(Task material Opens)
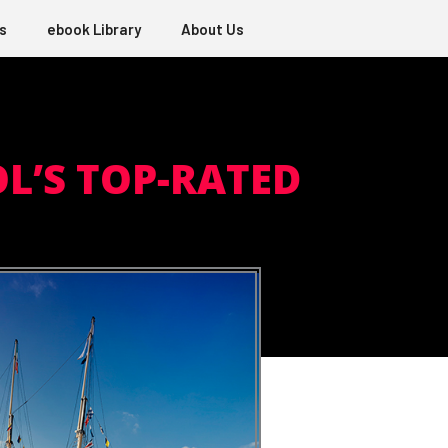
s
ebook Library
About Us
OL’S TOP-RATED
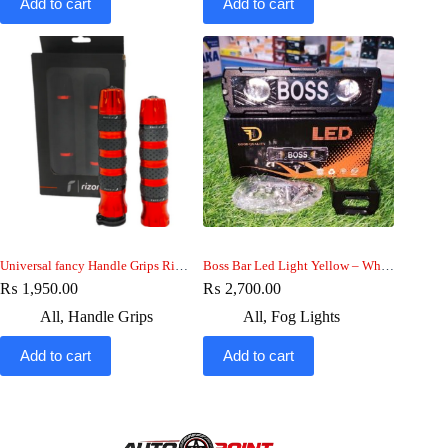
Add to cart
Add to cart
Universal fancy Handle Grips Rizoma
Boss Bar Led Light Yellow – White beam , Boss Drl light Metal Body
₨
1,950.00
₨
2,700.00
All
,
Handle Grips
All
,
Fog Lights
Add to cart
Add to cart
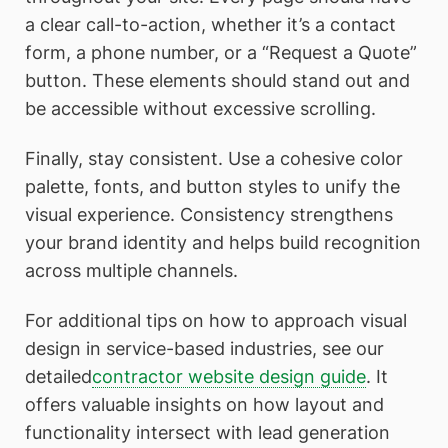
a clear call-to-action, whether it’s a contact
form, a phone number, or a “Request a Quote”
button. These elements should stand out and
be accessible without excessive scrolling.
Finally, stay consistent. Use a cohesive color
palette, fonts, and button styles to unify the
visual experience. Consistency strengthens
your brand identity and helps build recognition
across multiple channels.
For additional tips on how to approach visual
design in service-based industries, see our
detailed
contractor website design guide
. It
offers valuable insights on how layout and
functionality intersect with lead generation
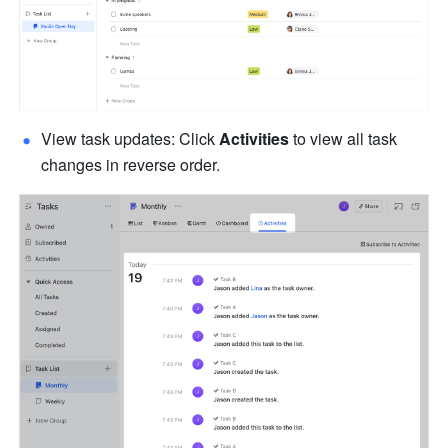
View task updates: Click 
Activities
 to view all task 
changes in reverse order.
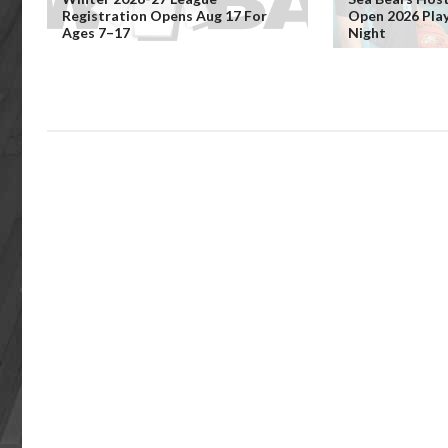
Registration Opens Aug 17 For
Open 2026 Pla
Ages 7–17
Night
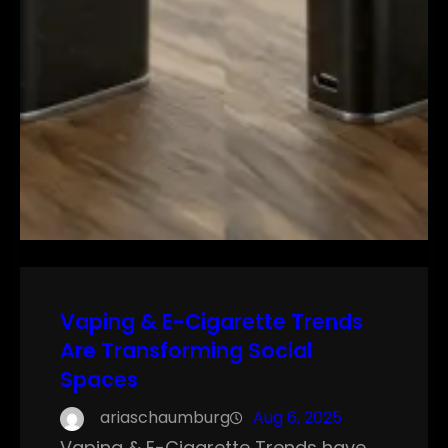
Vaping & E-Cigarette Trends
Are Transforming Social
Spaces
ariaschaumburg
Aug 6, 2025
Vaping & E-Cigarette Trends have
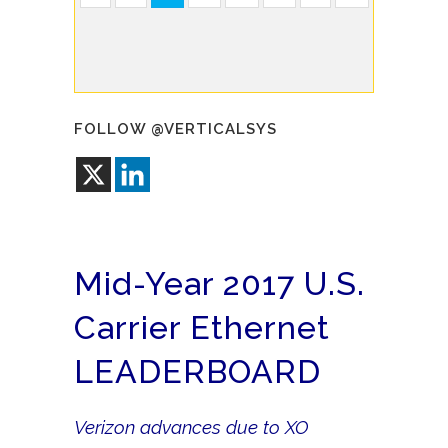
FOLLOW @VERTICALSYS
Mid-Year 2017 U.S.
Carrier Ethernet
LEADERBOARD
Verizon advances due to XO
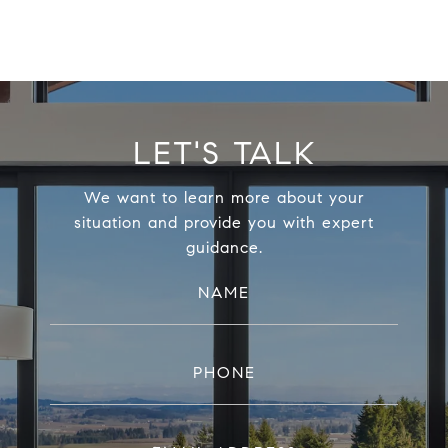
LET'S TALK
We want to learn more about your
situation and provide you with expert
guidance.
NAME
PHONE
(Task material Closes)
*Activity*: No pictures should appear in the answer, which is to be the lines from the line with "Are Transforming Social" through the end of the records above, restated exactly.

*Task result*:
Are Transforming Social
Spaces
ariaschaumburg
Aug 6, 2025
Vaping & E-Cigarette Trends have
FOLLOW @VERTICALSYS
Mid-Year 2017 U.S.
Carrier Ethernet
LEADERBOARD
Verizon advances due to XO
LET'S TALK
We want to learn more about your
situation and provide you with expert
guidance.
NAME
PHONE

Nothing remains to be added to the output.